Chotosan ameliorates cognitive and emotional deficits in an animal model of type 2 diabetes: possible involvement of cholinergic and VEGF/PDGF mechanisms in the brain
1 Division of Medicinal Pharmacology, Institute of Natural Medicine, University of Toyama, 2630 Sugitani, 2630 Sugitani, Toyama 930-0194, Japan
2 Department of Diagnostic Pathology, Graduate School of Medical and Pharmaceutical Sciences, University of Toyama, 2630 Sugitani, Toyama, 930-0194, Japan
3 Division of Pharmacognosy, Institute of Natural Medicine, University of Toyama, 2630 Sugitani, Toyama, 930-0194, Japan
4 Division of Biomedical Informatics, Institute of Natural Medicine, University of Toyama, 2630 Sugitani, Toyama, 930-0194, Japan
5 Laboratory of Presymptomatic Medical Pharmacology, Faculty of Pharmaceutical Sciences, Sojo University, 4-22-1 Ikeda, Kumamoto, 860-0082, Japan
6 Collaboration Division, Organization for Promotion of Regional Collaboration, University of Toyama, 3190 Gofuku, Toyama, 930-8555, Japan
BMC Complementary and Alternative Medicine 2012, 12:188 doi:10.1186/1472-6882-12-188Published: 20 October 2012
Diabetes is one of the risk factors for cognitive deficits such as Alzheimer’s disease. To obtain a better understanding of the anti-dementia effect of chotosan (CTS), a Kampo formula, we investigated its effects on cognitive and emotional deficits of type 2 diabetic db/db mice and putative mechanism(s) underlying the effects.
Seven-week-old db/db mice received daily administration of CTS (375 – 750 mg/kg, p.o.) and the reference drug tacrine (THA: 2.5 mg/kg, i.p.) during an experimental period of 7 weeks. From the age of 9-week-old, the animals underwent the novel object recognition test, the modified Y-maze test, and the water maze test to elucidate cognitive performance and the elevated plus maze test to elucidate anxiety-related behavior. After completing behavioral studies, Western blotting and immunohistochemical studies were conducted.

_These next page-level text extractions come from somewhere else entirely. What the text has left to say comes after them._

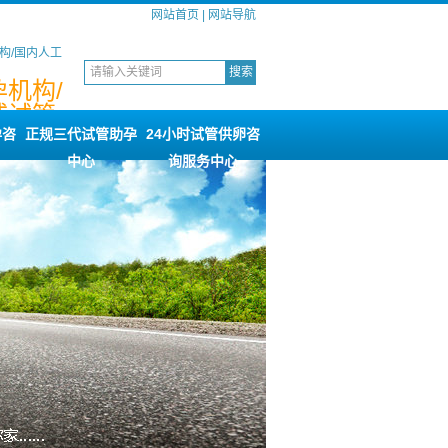
网站首页
|
网站导航
构/国内人工
机构/
威试管
询
孕咨
正规三代试管助孕
24小时试管供卵咨
中心
询服务中心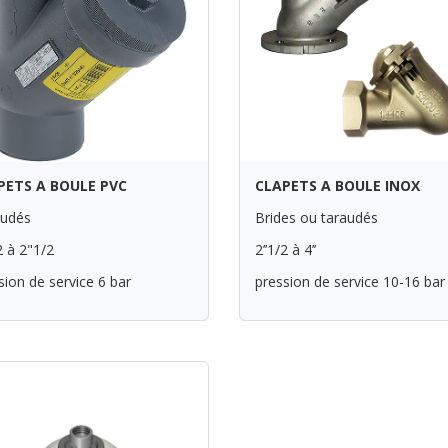
PETS A BOULE PVC
CLAPETS A BOULE INOX
audés
Brides ou taraudés
2 à 2"1/2
2’’1/2 à 4’’
sion de service 6 bar
pression de service 10-16 bar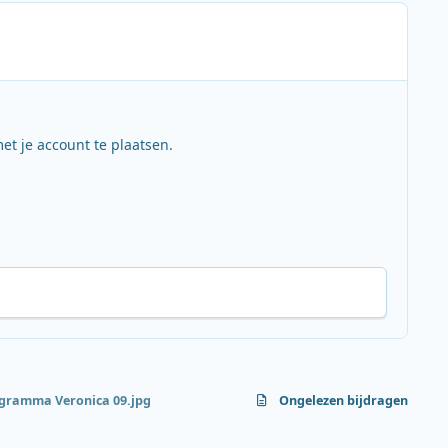
et je account te plaatsen.
gramma Veronica 09.jpg
Ongelezen bijdragen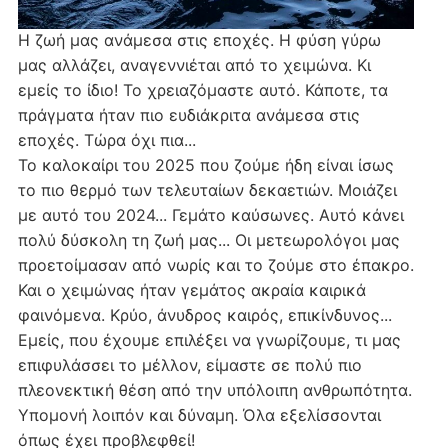
Η ζωή μας ανάμεσα στις εποχές. Η φύση γύρω
μας αλλάζει, αναγεννιέται από το χειμώνα. Κι
εμείς το ίδιο! Το χρειαζόμαστε αυτό. Κάποτε, τα
πράγματα ήταν πιο ευδιάκριτα ανάμεσα στις
εποχές. Τώρα όχι πια...
Το καλοκαίρι του 2025 που ζούμε ήδη είναι ίσως
το πιο θερμό των τελευταίων δεκαετιών. Μοιάζει
με αυτό του 2024... Γεμάτο καύσωνες. Αυτό κάνει
πολύ δύσκολη τη ζωή μας... Οι μετεωρολόγοι μας
προετοίμασαν από νωρίς και το ζούμε στο έπακρο.
Και ο χειμώνας ήταν γεμάτος ακραία καιρικά
φαινόμενα. Κρύο, άνυδρος καιρός, επικίνδυνος...
Εμείς, που έχουμε επιλέξει να γνωρίζουμε, τι μας
επιφυλάσσει το μέλλον, είμαστε σε πολύ πιο
πλεονεκτική θέση από την υπόλοιπη ανθρωπότητα.
Υπομονή λοιπόν και δύναμη. Όλα εξελίσσονται
όπως έχει προβλεφθεί!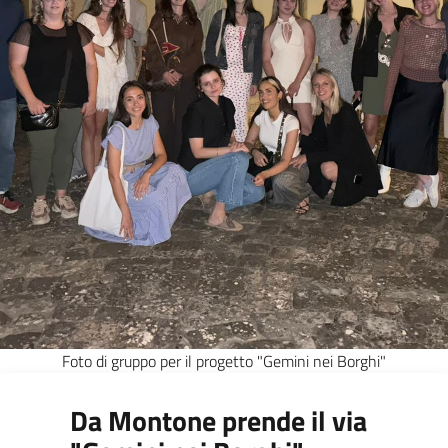
Foto di gruppo per il progetto "Gemini nei Borghi"
Da Montone prende il via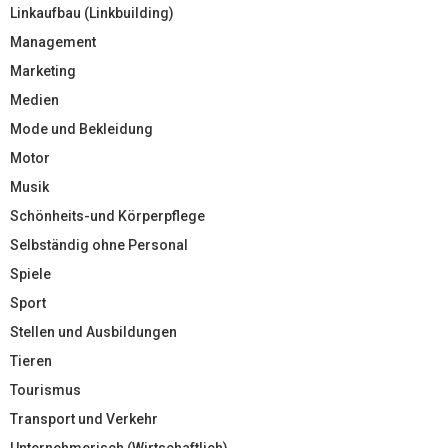
Linkaufbau (Linkbuilding)
Management
Marketing
Medien
Mode und Bekleidung
Motor
Musik
Schönheits-und Körperpflege
Selbständig ohne Personal
Spiele
Sport
Stellen und Ausbildungen
Tieren
Tourismus
Transport und Verkehr
Unternehmerisch (Wirtschaftlich)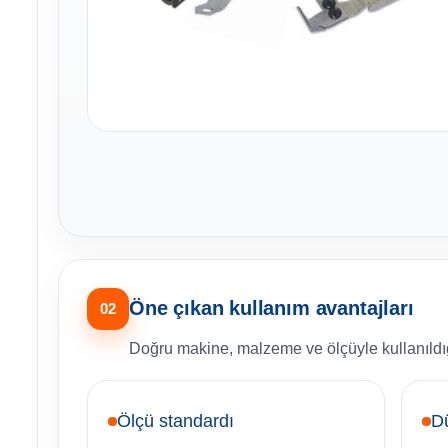
Öne çıkan kullanım avantajları
02
Doğru makine, malzeme ve ölçüyle kullanıldığ
Ölçü standardı
D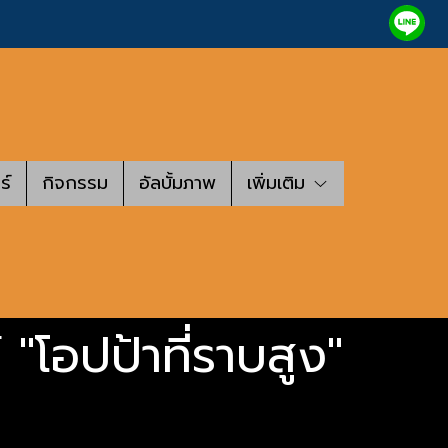
ร์
กิจกรรม
อัลบั้มภาพ
เพิ่มเติม
 "โอปป้าที่ราบสูง"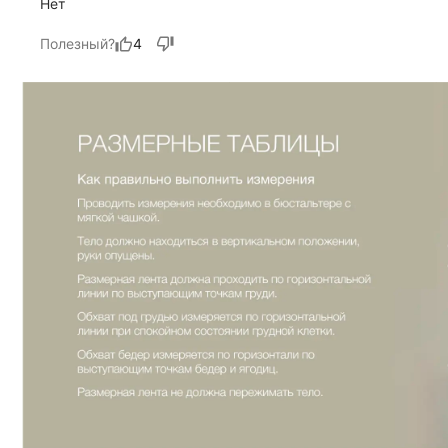
Нет
Полезный?
4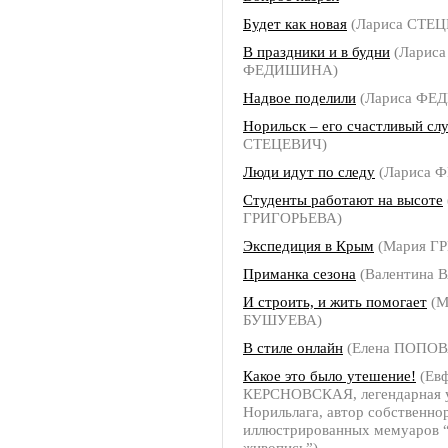
Будет как новая
(Лариса СТЕ
В праздники и в будни
(Лариса
ФЕДИШИНА)
Надвое поделили
(Лариса ФЕ
Норильск – его счастливый сл
СТЕЦЕВИЧ)
Люди идут по следу
(Лариса 
Студенты работают на высоте
ГРИГОРЬЕВА)
Экспедиция в Крым
(Мария Г
Приманка сезона
(Валентина 
И строить, и жить помогает
(М
БУШУЕВА)
В стиле онлайн
(Елена ПОПОВ
Какое это было утешение!
(Ев
КЕРСНОВСКАЯ, легендарная 
Норильлага, автор собственно
иллюстрированных мемуаров 
живопись”)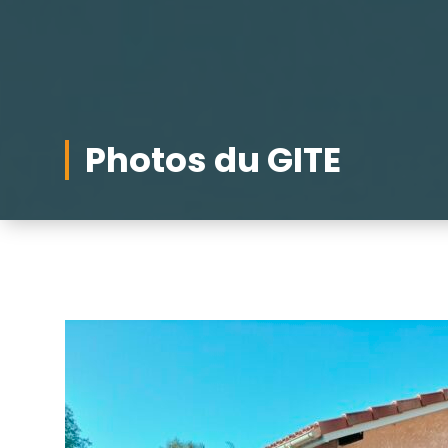
Photos du GITE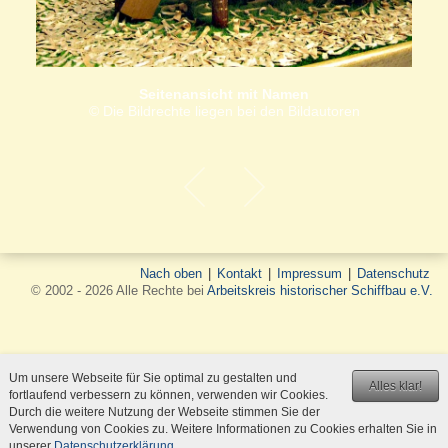
Seitenansicht mit Namen
© Die Bildrechte liegen bei den Bildautoren
Nach oben
|
Kontakt
|
Impressum
|
Datenschutz
© 2002 - 2026 Alle Rechte bei
Arbeitskreis historischer Schiffbau e.V.
Um unsere Webseite für Sie optimal zu gestalten und
Alles klar!
fortlaufend verbessern zu können, verwenden wir Cookies.
Durch die weitere Nutzung der Webseite stimmen Sie der
Verwendung von Cookies zu. Weitere Informationen zu Cookies erhalten Sie in
unserer
Datenschutzerklärung
.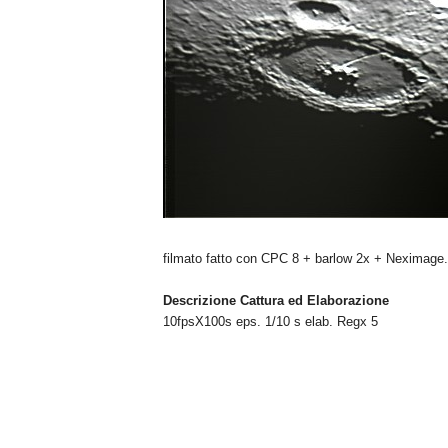
n
o
m
i
a
filmato fatto con CPC 8 + barlow 2x + Neximage
Descrizione Cattura ed Elaborazione
10fpsX100s eps. 1/10 s elab. Regx 5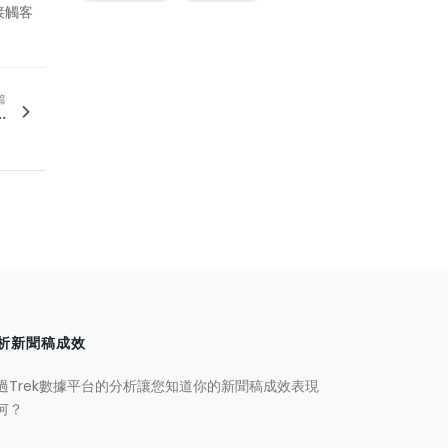
接觸客
篇
.
析新聞稿成效
過Trek數據平台的分析讓您知道你的新聞稿成效表現
何？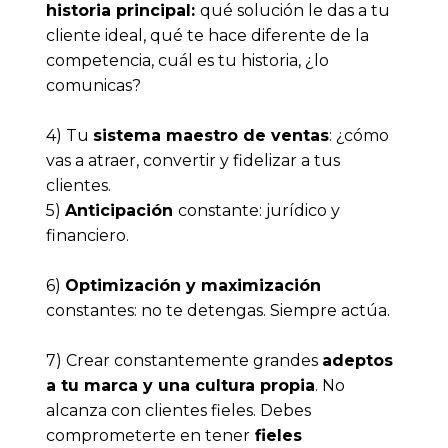
historia principal: 
qué solución le das a tu 
cliente ideal, qué te hace diferente de la 
competencia, cuál es tu historia, ¿lo 
comunicas?
4) Tu 
sistema maestro de ventas
: ¿cómo 
vas a atraer, convertir y fidelizar a tus 
clientes.
5) 
Anticipación 
constante: jurídico y 
financiero. 
6) 
Optimización y maximización
constantes: no te detengas. Siempre actúa. 
7) Crear constantemente grandes 
adeptos 
a tu marca y una cultura propia
. No 
alcanza con clientes fieles. Debes 
comprometerte en tener
 fieles 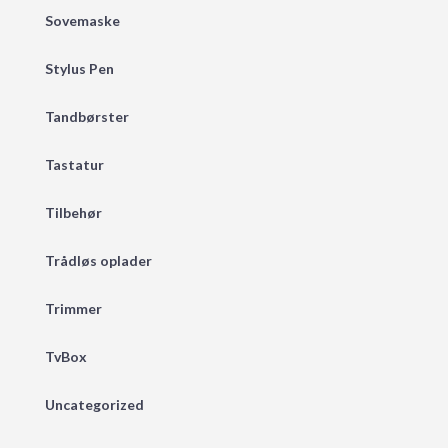
Sovemaske
Stylus Pen
Tandbørster
Tastatur
Tilbehør
Trådløs oplader
Trimmer
TvBox
Uncategorized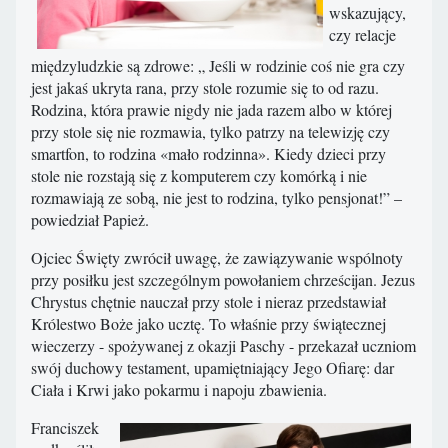
wskazujący,
czy relacje
międzyludzkie są zdrowe: „ Jeśli w rodzinie coś nie gra czy
jest jakaś ukryta rana, przy stole rozumie się to od razu.
Rodzina, która prawie nigdy nie jada razem albo w której
przy stole się nie rozmawia, tylko patrzy na telewizję czy
smartfon, to rodzina «mało rodzinna». Kiedy dzieci przy
stole nie rozstają się z komputerem czy komórką i nie
rozmawiają ze sobą, nie jest to rodzina, tylko pensjonat!” –
powiedział Papież.
Ojciec Święty zwrócił uwagę, że zawiązywanie wspólnoty
przy posiłku jest szczególnym powołaniem chrześcijan. Jezus
Chrystus chętnie nauczał przy stole i nieraz przedstawiał
Królestwo Boże jako ucztę. To właśnie przy świątecznej
wieczerzy - spożywanej z okazji Paschy - przekazał uczniom
swój duchowy testament, upamiętniający Jego Ofiarę: dar
Ciała i Krwi jako pokarmu i napoju zbawienia.
Franciszek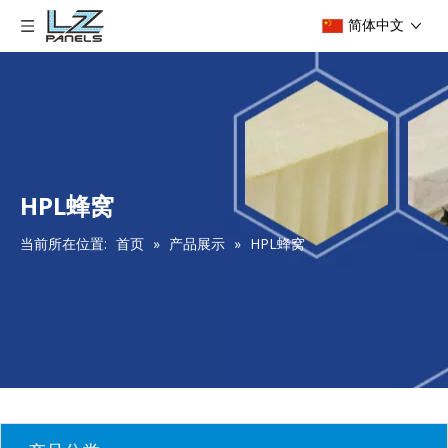
简体中文
HPL蜂窝
当前所在位置:
首页
»
产品展示
»
HPL蜂窝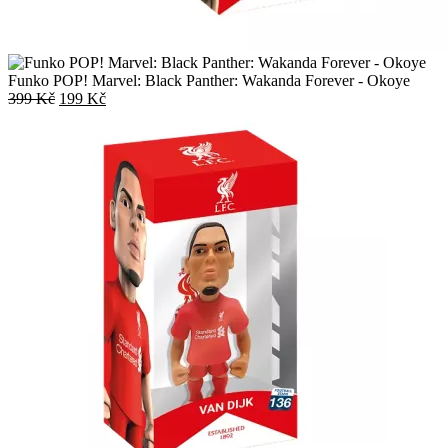
Funko POP! Marvel: Black Panther: Wakanda Forever - Okoye
Původní
Aktuální
399
Kč
199
Kč
cena
cena
byla:
je:
399 Kč.
199 Kč.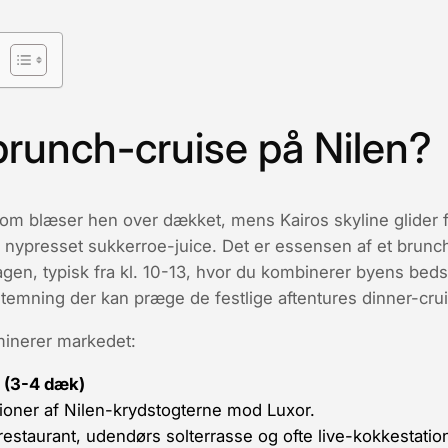
brunch-cruise på Nilen?
, som blæser hen over dækket, mens Kairos skyline glider f
nypresset sukkerroe-juice. Det er essensen af et brunch
agen, typisk fra kl. 10-13, hvor du kombinerer byens beds
stemning der kan præge de festlige aftentures dinner-cru
inerer markedet:
 (3-4 dæk)
sioner af Nilen-krydstogterne mod Luxor.
 restaurant, udendørs solterrasse og ofte live-kokkestatio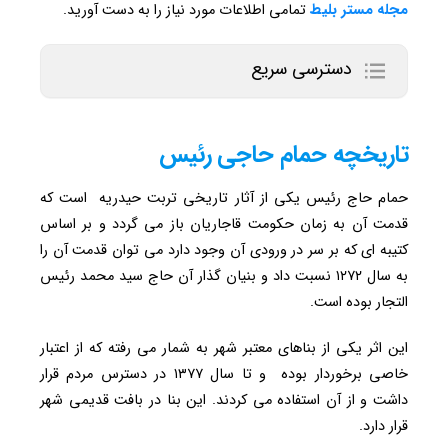
مجله مستر بلیط
تمامی اطلاعات مورد نیاز را به دست آورید.
دسترسی سریع
تاریخچه حمام حاجی رئیس
حمام حاج رئیس یکی از آثار تاریخی تربت حیدریه است که
قدمت آن به زمان حکومت قاجاریان باز می گردد و بر اساس
کتیبه ای که بر سر در ورودی آن وجود دارد می توان قدمت آن را
به سال ۱۲۷۲ نسبت داد و بنیان گذار آن حاج سید محمد رئیس
التجار بوده است.
این اثر یکی از بناهای معتبر شهر به شمار می رفته که از اعتبار
خاصی برخوردار بوده و تا سال ۱۳۷۷ در دسترس مردم قرار
داشت و از آن استفاده می کردند. این بنا در بافت قدیمی شهر
قرار دارد.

Compared with age-matched non-diabetic control strain (m/m) mice, db/db mice exhibited impaired cognitive performance and an increased level of anxiety. CTS ameliorated cognitive and emotional deficits of db/db mice, whereas THA improved only cognitive performance. The phosphorylated levels of Akt and PKCα in the hippocampus were significantly lower and higher, respectively, in db/db mice than in m/m mice. Expression levels of the hippocampal cholinergic marker proteins and the number of the septal cholinergic neurons were also reduced in db/db mice compared with those in m/m mice. Moreover, the db/db mice had significantly reduced levels of vasculogenesis/angiogenesis factors, vascular endothelial growth factor (VEGF), VEGF receptor type 2, platelet-derived growth factor-B, and PDGF receptor β, in the hippocampus. CTS and THA treatment reversed these neurochemical and histological alterations caused by diabetes.
These results suggest that CTS ameliorates diabetes-induced cognitive deficits by protecting central cholinergic and VEGF/PDGF systems via Akt signaling pathway and that CTS exhibits the anxiolytic effect via neuronal mechanism(s) independent of cholinergic or VEGF/PDGF systems in db/db mice.